Child abuse inquiry: Woolf pressed to quit over ‘dinner parties with Brittan’

UNITED KINGDOM
The Guardian

Matthew Weaver and Rowena Mason
The Guardian, Wednesday 22 October 2014

Fiona Woolf, the second person to lead the government’s inquiry into child abuse, is facing parliamentary and legal pressure to stand down after it emerged she was on “dinner-party terms” with Lord Brittan, who was home secretary when a dossier about alleged Westminster paedophiles went missing from his department.

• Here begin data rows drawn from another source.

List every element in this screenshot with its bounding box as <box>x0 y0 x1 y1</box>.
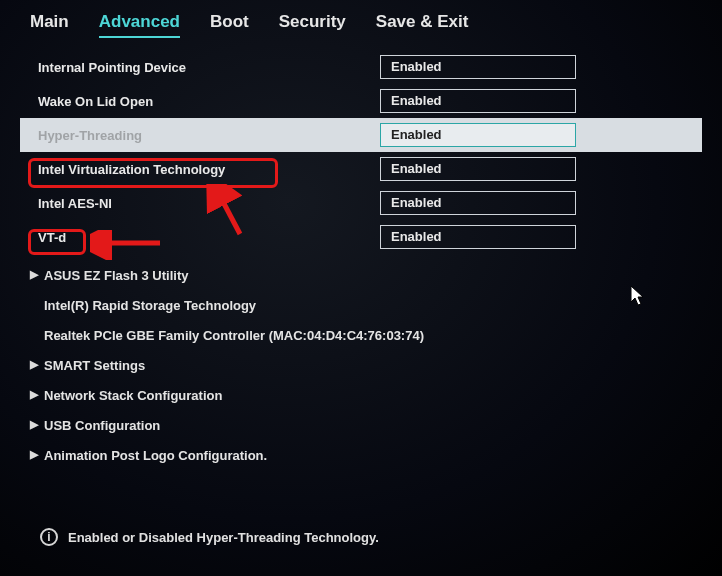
subitem-label: Animation Post Logo Configuration. <box>44 448 267 463</box>
subitem-label: ASUS EZ Flash 3 Utility <box>44 268 188 283</box>
subitem-anim[interactable]: ▶ Animation Post Logo Configuration. <box>20 440 702 470</box>
subitem-label: USB Configuration <box>44 418 160 433</box>
chevron-right-icon: ▶ <box>30 448 38 461</box>
setting-label: Intel AES-NI <box>20 196 380 211</box>
chevron-right-icon: ▶ <box>30 418 38 431</box>
setting-internal-pointing[interactable]: Internal Pointing Device Enabled <box>20 50 702 84</box>
tab-security[interactable]: Security <box>279 12 346 38</box>
subitem-label: Intel(R) Rapid Storage Technology <box>44 298 256 313</box>
subitem-realtek[interactable]: Realtek PCIe GBE Family Controller (MAC:… <box>20 320 702 350</box>
setting-label: Intel Virtualization Technology <box>20 162 380 177</box>
tab-advanced[interactable]: Advanced <box>99 12 180 38</box>
subitem-irst[interactable]: Intel(R) Rapid Storage Technology <box>20 290 702 320</box>
setting-value-dropdown[interactable]: Enabled <box>380 89 576 113</box>
setting-intel-vt[interactable]: Intel Virtualization Technology Enabled <box>20 152 702 186</box>
subitem-netstack[interactable]: ▶ Network Stack Configuration <box>20 380 702 410</box>
subitem-ezflash[interactable]: ▶ ASUS EZ Flash 3 Utility <box>20 260 702 290</box>
help-text: Enabled or Disabled Hyper-Threading Tech… <box>68 530 379 545</box>
setting-vt-d[interactable]: VT-d Enabled <box>20 220 702 254</box>
setting-hyper-threading[interactable]: Hyper-Threading Enabled <box>20 118 702 152</box>
subitem-usb[interactable]: ▶ USB Configuration <box>20 410 702 440</box>
tab-boot[interactable]: Boot <box>210 12 249 38</box>
tab-main[interactable]: Main <box>30 12 69 38</box>
setting-label: VT-d <box>20 230 380 245</box>
chevron-right-icon: ▶ <box>30 388 38 401</box>
subitem-label: Realtek PCIe GBE Family Controller (MAC:… <box>44 328 424 343</box>
setting-value-dropdown[interactable]: Enabled <box>380 225 576 249</box>
chevron-right-icon: ▶ <box>30 268 38 281</box>
tab-save-exit[interactable]: Save & Exit <box>376 12 469 38</box>
help-footer: i Enabled or Disabled Hyper-Threading Te… <box>40 528 379 546</box>
setting-label: Hyper-Threading <box>20 128 380 143</box>
setting-value-dropdown[interactable]: Enabled <box>380 191 576 215</box>
chevron-right-icon: ▶ <box>30 358 38 371</box>
subitem-smart[interactable]: ▶ SMART Settings <box>20 350 702 380</box>
setting-value-dropdown[interactable]: Enabled <box>380 55 576 79</box>
setting-intel-aes[interactable]: Intel AES-NI Enabled <box>20 186 702 220</box>
info-icon: i <box>40 528 58 546</box>
setting-value-dropdown[interactable]: Enabled <box>380 123 576 147</box>
setting-value-dropdown[interactable]: Enabled <box>380 157 576 181</box>
top-tabs: Main Advanced Boot Security Save & Exit <box>0 0 722 44</box>
subitem-label: Network Stack Configuration <box>44 388 222 403</box>
setting-label: Internal Pointing Device <box>20 60 380 75</box>
subitem-label: SMART Settings <box>44 358 145 373</box>
advanced-settings-panel: Internal Pointing Device Enabled Wake On… <box>0 44 722 470</box>
setting-wake-lid[interactable]: Wake On Lid Open Enabled <box>20 84 702 118</box>
setting-label: Wake On Lid Open <box>20 94 380 109</box>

Woolf, a QC and lord mayor of London, replaced the government’s initial choice, Lady Butler-Sloss, who resigned soon after the inquiry was set up when it emerged that her late brother Lord Havers was attorney general at the time of some of the historical allegations.

Now a second conflict of interest row is growing as lawyers representing victims of the abuse insist that Woolf should resign after it emerged that the Tory peer was one of her neighbours, with whom she had dined five times since 2008.

She also faces a legal challenge over her appointment and an parliamentary motion calling for her replacement.

The shadow energy secretary, Caroline Flint, told BBC’s Daily Politics programme: “I think it’s really difficult for her to stay.” But No 10 insisted the prime minister had “full confidence” in Woolf.